Between 1996 and 2005, mpox cases appeared to be gradually increasingly in older people, with less than a quarter of cases being traced to rainforest animal contact, and with greater close contact infections. Between January 2001 and December 2004, 2,734 cases of suspected human mpox were reported from the DRC. However, civil war limited surveillance and only 171 clinical specimens were obtained from 136 suspected cases; less than 5% of all reported cases.
- Mpox outbreak in DRC (1997)
- The US epidemiologic team after having landed at Lodja Airport - DRC 1997
- Testing of Gambian rats (1997)
- Educational meeting DRC (1997)
2005 onwards
After 2005, the DRC was reporting more than 1,000 suspected cases per year. Between November 2005 and November 2007, 760 laboratory-confirmed human mpox cases were detected; particularly in people living in forested areas, males, age less than 15-years, and no previous smallpox vaccination.
Many cases occur sporadically or in small clusters, but large outbreaks also occur. The risk of human-to-human transmission within households in the DRC was noted to range from 50% to 100% during the 2013 outbreak. The DRC's Bokungu Health Zone saw an increase in cases of 600-fold that year. In 2019 the DRC reported 3,794 suspected cases and 73 deaths. In the first nine-months of 2020, it reported over 4,500 suspected cases of mpox, including 171 deaths.
Mpox is reportable in the DRC, where the disease is endemic, and disease burden remains high. There, the more virulent clade I has been affecting some of the world's poorest and socially excluded communities. A regional surveillance system collects reports of all suspected mpox cases, and where possible, they may be investigated.
2023-2024 outbreak
This section is an excerpt from Mpox § 2023–2024 Central Africa outbreak.During 2023, a clade I outbreak of mpox disease in the Democratic Republic of the Congo resulted in 14,626 suspected cases being reported, with 654 associated deaths, making for a case-fatality rate of 4.5%. The outbreak continued into 2024, with 3,576 suspected mpox cases and 265 deaths reported in the Democratic Republic of the Congo through the first nine weeks of the year, making for an estimated CFR of 7.4%.
Transmission of the virus in the outbreak appears to be primarily through sexual and close familial contact, with cases occurring in areas without a history of mpox, such as South Kivu and Kinshasa. An estimated 64% of the cases and 85% of fatalities have occurred in children. The outbreak consists of two separate sub-variants of clade I, with one of the sub-variants having a novel mutation, making detection with standard assays unreliable.
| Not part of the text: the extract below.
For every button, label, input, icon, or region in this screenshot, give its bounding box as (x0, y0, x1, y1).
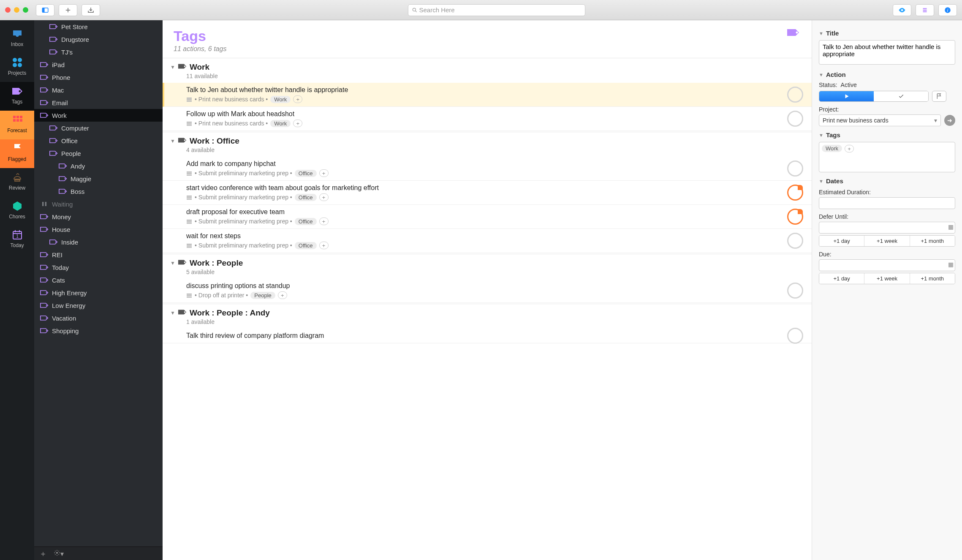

The outbreak spread to the neighbouring country of the Republic of the Congo, with 43 cases reported in March 2024. By August 2024, the outbreak spread further into central and southern Africa with cases of clade I and clade II strains reported in Burundi, Rwanda, Uganda, Kenya, Côte d'Ivoire, and South Africa.
The WHO declared a global health emergency in August 2024. Sweden became the first non-African country to report a case of clade I mpox. A case of mpox was confirmed in Pakistan.On 19 August 2024, the DRC's Ministry of Public Health, Samuel-Roger Kamba Mulamba [fr], said in a press conference that all of the country's provinces, including the capital city of Kinshasa, had been affected by the outbreak, while announcing that the national government would launch a €45 million response plan including awareness campaigns, medical team deployment and patient care, but not vaccines. Kamba also said that the DRC needed about 3.5 million doses of mpox vaccines, with roughly 215.000 doses set to be donated by Belgium and up to three million doses being donated by Japan, and further donations being expected by the United States. On 26 August, Germany's federal government publicly announced that it would donate 100,000 vaccines to the DRC and other neighbouring African countries.